Daí o queijo fica em gamelas, “madeira limpinha não pega contaminação nenhuma”,
explica. Para conservar o queijo, nada de fibra plástica. Tudo interfere. “O queijo é
bactéria viva: o certo é na madeira, você colocando ele na madeira de pinho, acaba
passando a cor, que faz ele ficar amarelo e ainda ajuda a maturar”, continua seu Jair. A
água usada vem da mina da propriedade. A silagem da vaca naquele terreno interfere
no gosto do leite, e consequentemente, no gosto do queijo.

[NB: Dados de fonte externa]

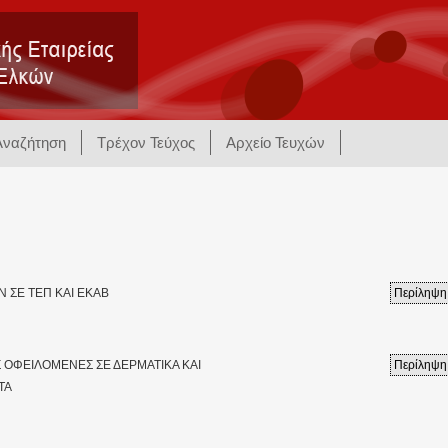
Αναζήτηση
Τρέχον Τεύχος
Αρχείο Τευχών
Ν ΣΕ ΤΕΠ ΚΑΙ ΕΚΑΒ
Περίληψη
Σ ΟΦΕΙΛΟΜΕΝΕΣ ΣΕ ΔΕΡΜΑΤΙΚΑ ΚΑΙ
Περίληψη
ΤΑ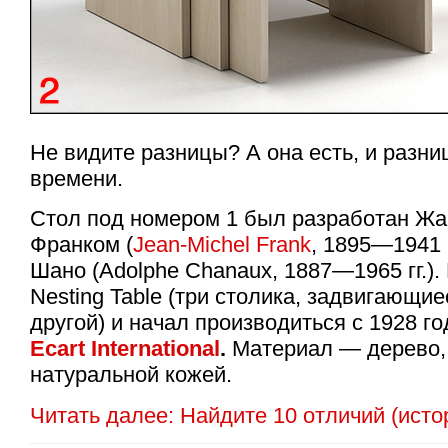
Не видите разницы? А она есть, и разни
времени.
Стол под номером 1 был разработан 
Франком (
Jean-Michel Frank
, 1895—1941 
Шано (Adolphe Chanaux, 1887—1965 гг.).
Nesting Table (три столика, задвигающи
другой) и начал производиться с 1928 г
Ecart International
.
Материал — дерево, 
натуральной кожей.
Читать далее: Найдите 10 отличий (исто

Seu Jair gasta cerca de 10 dias pra fazer 200 queijinhos (de até 1 kg). Para essa
quantidade, ele usa 2.000 litros de leite. Após passar um dia na salmoura, o queijo segue
para maturação: no mínimo de 10 até 30 dias. Ele vende para algumas cidades da região
e muitos turistas, principalmente do Rio de Janeiro, compram direto na propriedade
dele.
E é assim que sempre foi feito, durante décadas e décadas. O filho Fábio explica que não
adianta: queijo parmesão de Alagoa só tem esse sabor porque foi produzido lá no alto
da serra, com tudo que a terra permite naquele lugar. “O lugar muda muito como é o
queijo, o fermento muda o queijo. Tem lugar que não dá fermento. Teve um de Alagoa
que mudou para [o Estado de] São Paulo e foi fazer queijo lá, e não teve jeito. Não deu
fermento”, resume.
A vida de sempre
Seu Jair é filho de família de Alagoa entre 14 irmãos: 10 homens e quatro mulheres. De
todos eles, apenas seu Jair e o irmão Lourenço seguiram a tradição de queijeiro. Da
família que constituiu, o filho Fábio o ajuda e pretende seguir a produção de parmesão.
Para casar, construiu a pequena casa onde vive com a esposa há 37 anos. Toda a
propriedade foi conquistada com o trabalho do dia a dia. Vive a vida simples do interior,
e apesar de não ter luxo, nada lhe falta. Pra ele, só tem duas coisas que matam a gente:
aluguel e juros.
Passou a vida em Alagoa. Ao sair da fabriqueta de queijo, ele passa o olhar em volta e
conta do bom ar do campo, da tranquilidade do interior, diz que é um lugar para se viver.
Nunca teve vontade de sair do Condado. “Aqui é o céu”, finaliza.